Essentially this blog is about love. My eternal love for Jacob,Rosie,Florence and John. But for me, it is also about death .I wouldn’t be writing it if Rosie hadn’t died.The ‘D’ word is a tricky one. I’ve found people don’t like using it -I can’t say I relish it . But personally I cannot cope with ‘lost’ or passed on .( Again – I an NOT speaking for anyone else ) For me, they do not soften the blow , they just make it more woolly . Death is real , final, and in Rosie’s case untimely, wrong and sad. I continue to be drawn to words about young people who have died. They fly out of newspapers, magazines and books right into my face. I am often bowled over by the wisdom and poignancy in these words and continue to have a feeling of deep ( irrational ) protection towards the young person who has died.
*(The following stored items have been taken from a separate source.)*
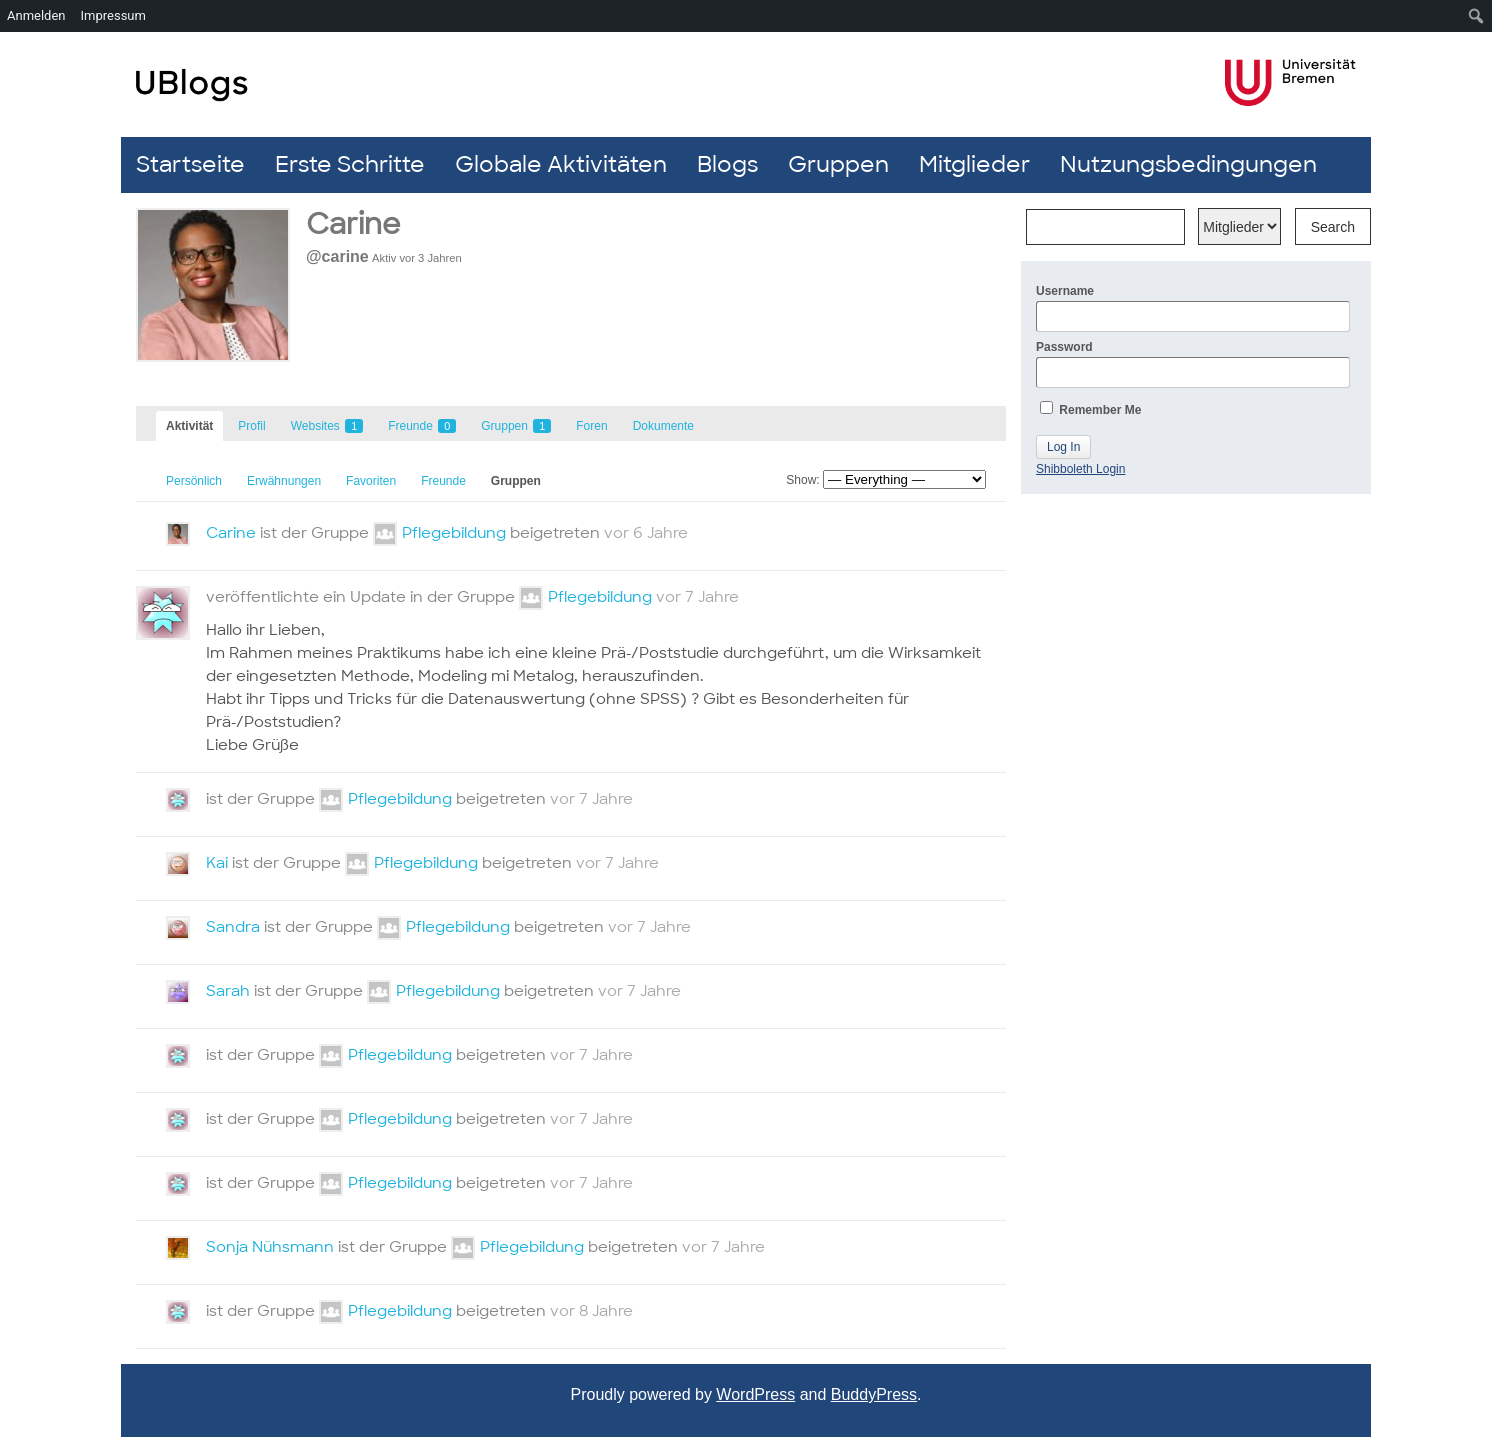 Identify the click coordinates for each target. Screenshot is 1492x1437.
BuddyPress (874, 1394)
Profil (251, 426)
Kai (217, 863)
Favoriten (371, 481)
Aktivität (189, 426)
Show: (802, 480)
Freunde (422, 426)
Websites (327, 426)
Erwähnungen (284, 481)
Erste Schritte (350, 164)
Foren (591, 426)
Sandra (233, 927)
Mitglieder (974, 164)
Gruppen (838, 164)
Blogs (727, 164)
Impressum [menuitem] (113, 15)
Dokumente (663, 426)
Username (1193, 308)
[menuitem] (1476, 16)
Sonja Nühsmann (270, 1247)
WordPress (755, 1394)
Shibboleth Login (1080, 469)
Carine (231, 533)
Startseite (190, 164)
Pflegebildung (454, 533)
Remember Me (1090, 409)
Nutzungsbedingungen (1188, 164)
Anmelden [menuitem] (36, 15)
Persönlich (194, 481)
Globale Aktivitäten (561, 164)
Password (1193, 364)
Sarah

On Saturday ,I read what the actor Paul Bettany had written about the sudden death of his eight year old brother , when he was sixteen .
‘His death has had a profound effect on how I am as a parent, in good and bad ways. In the playground I am a neurotic parent. I really have to fight that instinct to surround them in bubble wrap and put a helmet on them. But there is a huge gift to come from it as well in that, yes, life is fragile – and, yes, we are in a precarious situation – but it is also spectacularly precious. It’s hard to say and take out of the context of my life and see it objectively, but I feel that it has informed the level of my concentration on my children and my concentration on the present and their childhood.’
I feel that – except substitute The playground for The Night Bus ( or similar ).